A.  Wiechmann was not ineffective.

            11      Miller argues that Wiechmann, his trial attorney, was deficient because he failed to make reasonable efforts to serve Peaslee with a subpoena.  Further, he contends that he was prejudiced by this deficiency.  The State, on the other hand, maintains that Wiechmann’s efforts to serve Peaslee were reasonable, but the State claims that the statements of both Franco and Bennett were not admissible because the statements were not corroborated.[8]

            12      We review claims of ineffective assistance of counsel under the two‑prong standard of Strickland v. Washington, 466 U.S. 668 (1984).  To prevail on such a claim, the defendant must prove that the attorney’s performance was deficient and that the deficiency was prejudicial.  State v. Allen, 2004 WI 106, ¶26, 274 Wis. 2d 568, 682 N.W.2d 433.  “‘[B]oth the performance and prejudice components ... are mixed questions of law and fact.’”  State v. Pitsch, 124 Wis. 2d 628, 633-634, 369 N.W.2d 711 (1985) (citation omitted).  The trial court’s findings of fact will not be overturned unless clearly erroneous.  State v. Johnson, 153 Wis. 2d 121, 127, 449 N.W.2d 845 (1990).  Whether the attorney’s performance was deficient and whether the deficiency prejudiced the defense are questions of law that we review de novo.  Id. at 128.

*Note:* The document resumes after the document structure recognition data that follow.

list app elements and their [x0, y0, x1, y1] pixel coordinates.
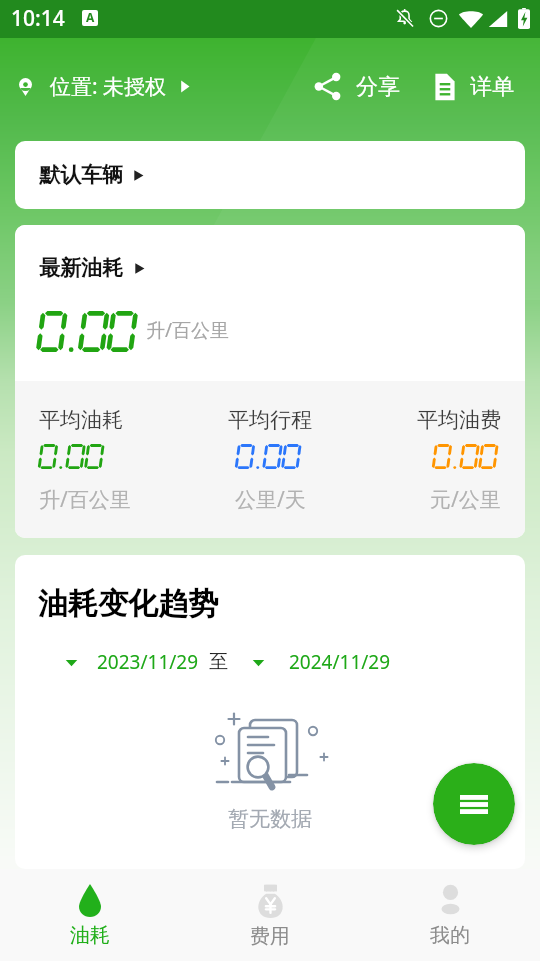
button[interactable]: 2024/11/29 [252, 649, 391, 675]
staticText: 升/百公里 [146, 317, 230, 343]
button[interactable]: 我的 [360, 869, 540, 948]
staticText: 费用 [250, 924, 290, 949]
staticText: 2024/11/29 [289, 649, 391, 675]
staticText: 分享 [356, 73, 400, 101]
staticText: 平均行程 [228, 407, 312, 433]
button[interactable]: 位置: 未授权 [13, 64, 196, 109]
staticText: 平均油费 [417, 407, 501, 433]
staticText: 位置: 未授权 [50, 72, 167, 101]
staticText: 公里/天 [235, 485, 306, 514]
button[interactable]: 默认车辆 [15, 141, 525, 209]
staticText: 2023/11/29 [97, 649, 199, 675]
button[interactable]: 分享 [308, 64, 405, 109]
staticText: A [86, 10, 95, 25]
button[interactable]: Menu [433, 763, 515, 845]
staticText: 详单 [470, 73, 514, 101]
staticText: 升/百公里 [39, 485, 131, 514]
staticText: 10:14 [11, 4, 65, 33]
staticText: 最新油耗 [39, 255, 123, 281]
staticText: 暂无数据 [228, 806, 312, 832]
button[interactable]: 2023/11/29 [65, 649, 199, 675]
staticText: 油耗 [70, 923, 110, 948]
staticText: 我的 [430, 923, 470, 948]
button[interactable]: 费用 [180, 869, 360, 949]
staticText: 默认车辆 [39, 162, 123, 188]
staticText: 油耗变化趋势 [38, 585, 218, 623]
button[interactable]: 详单 [428, 65, 519, 109]
button[interactable]: 油耗 [0, 869, 180, 948]
button[interactable]: 最新油耗 [39, 255, 145, 281]
staticText: 平均油耗 [39, 407, 123, 433]
staticText: 至 [209, 650, 228, 674]
staticText: 元/公里 [430, 485, 501, 514]
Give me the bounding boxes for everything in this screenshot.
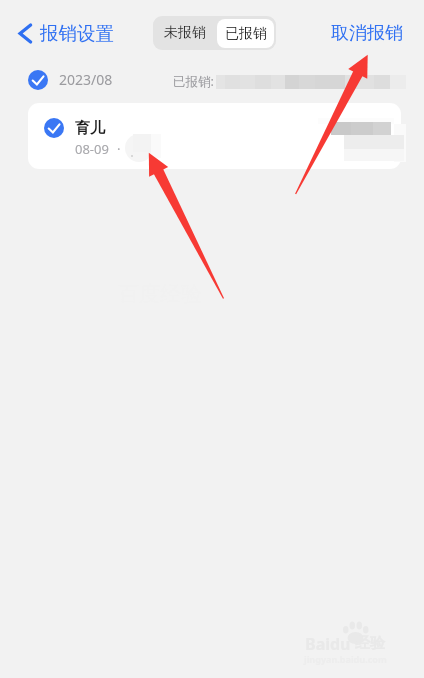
staticText: 育儿	[75, 119, 105, 138]
staticText: 经验	[355, 634, 385, 653]
staticText: 已报销	[225, 25, 267, 43]
other: Back	[16, 22, 33, 45]
staticText: ·	[117, 140, 121, 158]
button[interactable]	[28, 70, 48, 90]
button[interactable]: 育儿	[28, 103, 401, 169]
staticText: 取消报销	[331, 22, 403, 45]
staticText: Baidu	[305, 633, 351, 655]
staticText: 08-09	[75, 140, 109, 158]
button[interactable]: 取消报销	[331, 16, 403, 50]
staticText: 未报销	[164, 24, 206, 42]
button[interactable]: Back	[16, 16, 114, 50]
staticText: 报销设置	[40, 22, 114, 45]
staticText: 2023/08	[59, 70, 113, 89]
staticText: 已报销:	[173, 73, 214, 90]
button[interactable]: 已报销	[217, 19, 274, 48]
button[interactable]: 未报销	[153, 16, 217, 50]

            13      Wisconsin Stat. § 908.045 discusses hearsay exceptions when the declarant is unavailable.  Section 908.045(4) permits a statement against interest to be admissible if the declarant is found to be unavailable, but has an additional requirement when the declarant is exposed to criminal liability.  Section 908.045(4) reads, in pertinent part:  “A statement tending to expose the declarant to criminal liability and offered to exculpate the accused is not admissible unless corroborated.”  Pursuant to Wis. Stat. § 908.04(1)(e), a declarant is unavailable if the declarant “[i]s absent from the hearing and the proponent of the declarant’s statement has been unable to procure the declarant’s attendance by process or other reasonable means.”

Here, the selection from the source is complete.